Father Chris Keenan, O.F.M., Honored to Be a New York City

CINCINNATI—Following in the footsteps of Father Mychal Judge, O.F.M., the New York City Fire Department chaplain who was tragically killed while working at the World Trade Center on September 11, is not an enviable task. Naturally, Father Chris Keenan, O.F.M., was uncertain about taking over the job. But he has thrived in his ministry as an emotional and spiritual caregiver to New York Engine 1/Ladder 24 Company on 31st Street. The city has seven full-time chaplains for its 11,000 firefighters.

Father Chris’s story is featured in an article in September’s St. Anthony Messenger, entitled “Ministry at Ground Zero: Firefighter Chaplain Chris Keenan, O.F.M.” Author Jay Copp examines the remarkable life and career of Father Chris. After August 26, the story can be found at: The article is part of a special section with “ September 11 In Manhattan: Finding My Son Alive” by Gerard Baumbach and “One Year After 9/11: Broken, But Strong,” an editorial by Assistant Editor Susan Hines-Bigger. 

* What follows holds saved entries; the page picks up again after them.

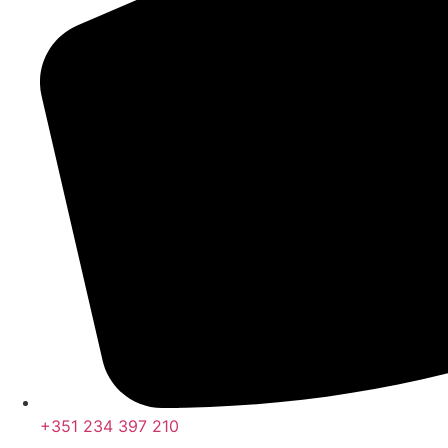
+351 234 397 210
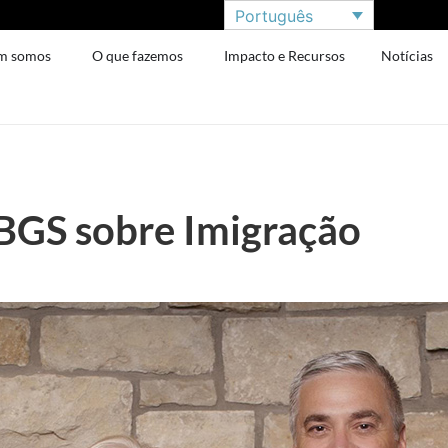
Português
m somos
O que fazemos
Impacto e Recursos
Notícias
BGS sobre Imigração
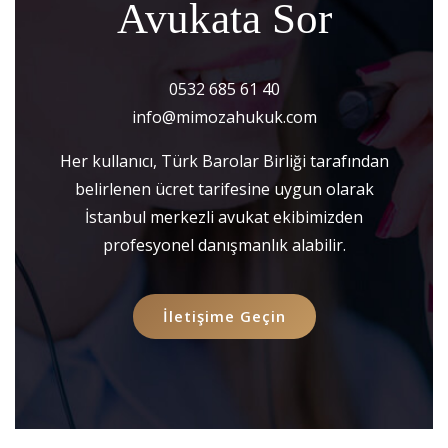
Avukata Sor
0532 685 61 40
info@mimozahukuk.com
Her kullanıcı, Türk Barolar Birliği tarafından
belirlenen ücret tarifesine uygun olarak
İstanbul merkezli avukat ekibimizden
profesyonel danışmanlık alabilir.
İletişime Geçin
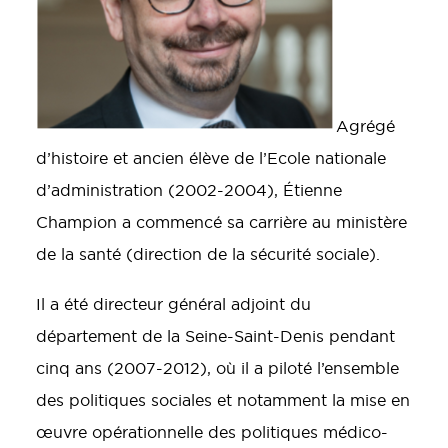
Agrégé
d’histoire et ancien élève de l’Ecole nationale
d’administration (2002-2004), Étienne
Champion a commencé sa carrière au ministère
de la santé (direction de la sécurité sociale).
Il a été directeur général adjoint du
département de la Seine-Saint-Denis pendant
cinq ans (2007-2012), où il a piloté l’ensemble
des politiques sociales et notamment la mise en
œuvre opérationnelle des politiques médico-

As a young man, Father Chris worked as a truck loader and construction worker. But after meeting Father Mychal Judge, his life changed drastically. Through his association with the Franciscan friars, Father Chris found his calling and became a friar at 22. He was ordained a priest seven years later in 1971.

Father Chris served in East Rutherford (New Jersey), Buffalo, Boston and Washington, D.C. In the early 1980s, he established two hospices in Boston, which ministered to 200 people afflicted with AIDS. But a greater challenge lay ahead.

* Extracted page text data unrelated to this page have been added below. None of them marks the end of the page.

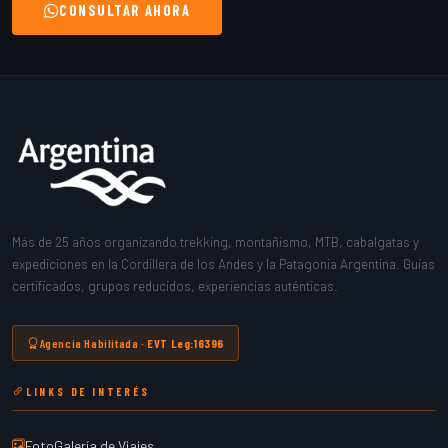
CONSULTAR AHORA
Más de 25 años organizando trekking, montañismo, MTB, cabalgatas y
expediciones en la Cordillera de los Andes y la Patagonia Argentina. Guías
certificados, grupos reducidos, experiencias auténticas.
Agencia Habilitada ·
EVT Leg:16396
LINKS DE INTERÉS
FotoGalería de Viajes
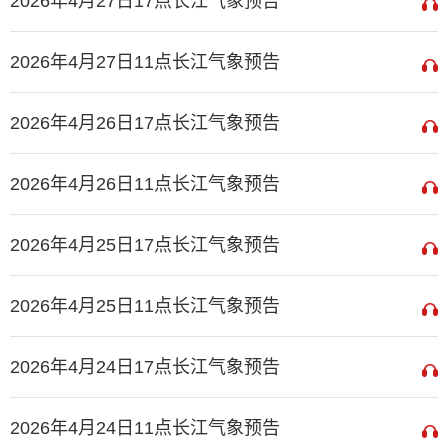
2026年4月27日17点长江气象预告
2026年4月27日11点长江气象预告
2026年4月26日17点长江气象预告
2026年4月26日11点长江气象预告
2026年4月25日17点长江气象预告
2026年4月25日11点长江气象预告
2026年4月24日17点长江气象预告
2026年4月24日11点长江气象预告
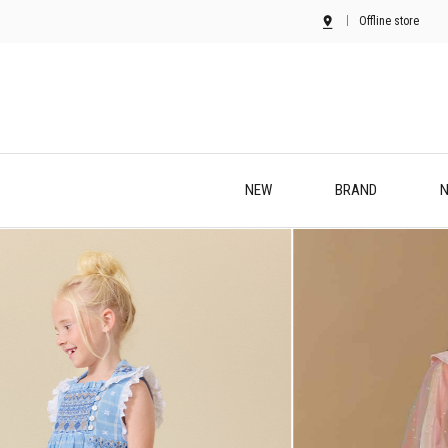
Offline store
NEW
BRAND
N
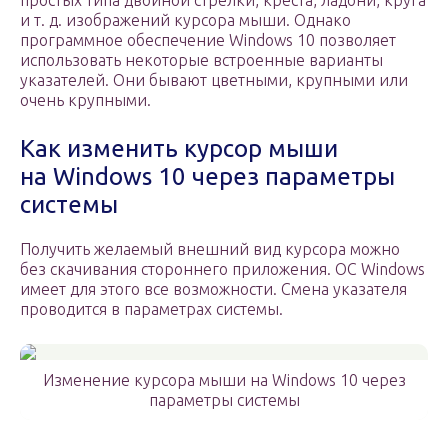
простых типа двойной стрелки, креста, ладони, круга
и т. д. изображений курсора мыши. Однако
программное обеспечение Windows 10 позволяет
использовать некоторые встроенные варианты
указателей. Они бывают цветными, крупными или
очень крупными.
Как изменить курсор мыши
на Windows 10 через параметры
системы
Получить желаемый внешний вид курсора можно
без скачивания стороннего приложения. ОС Windows
имеет для этого все возможности. Смена указателя
проводится в параметрах системы.
Изменение курсора мыши на Windows 10 через
параметры системы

Father Chris was initially hesitant about becoming Father Mychal’s successor. But the firefighters of New York were persistent. After much soul-searching, he agreed to take on the role. “God was saying, ‘This is my will for you. I will give you the grace and strength to do this.’ God’s will unfolds each day,” Father Chris says.

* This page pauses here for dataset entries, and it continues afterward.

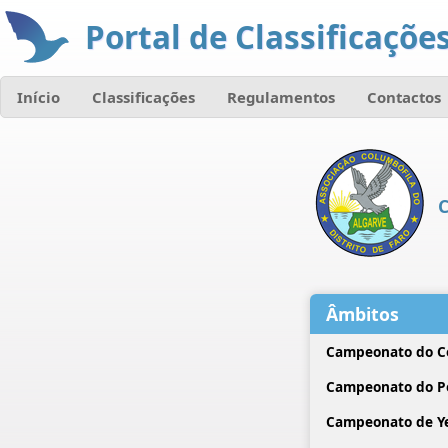
Portal de Classificações
Início
Classificações
Regulamentos
Contactos
C
Âmbitos
Campeonato do C
Campeonato do P
Campeonato de Ye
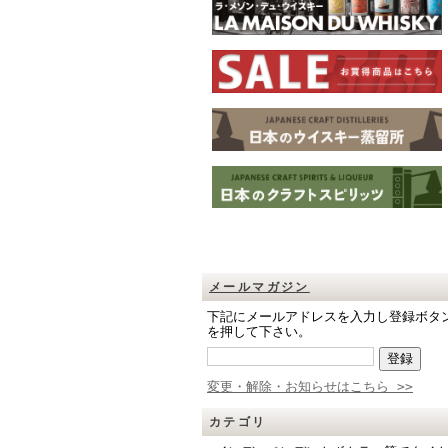
メールマガジン
下記にメールアドレスを入力し登録ボタ
を押して下さい。
変更・解除・お知らせはこちら >>
カテゴリ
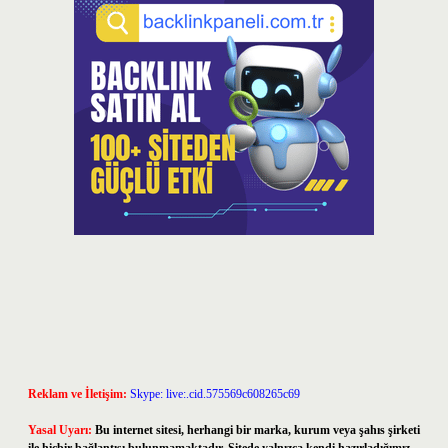
Reklam ve İletişim:
Skype: live:.cid.575569c608265c69
Yasal Uyarı:
Bu internet sitesi, herhangi bir marka, kurum veya şahıs şirketi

His post-September 11 work keeps him busy. Father Chris spends a great deal of time returning phone calls, counseling firefighters and their families and visiting Ground Zero two or three nights a week. But Father Chris is grateful to have the job he came so close to turning down completely. “Who could have it better than me? Being with awesome people…is a gift.”

Bonnie Wells, a co-worker of Father Chris’s at St. Francis of Assisi Church, calls him “a big teddy bear” and praises him further by saying, “He’s so down to earth. He’s able to meet people where they are.”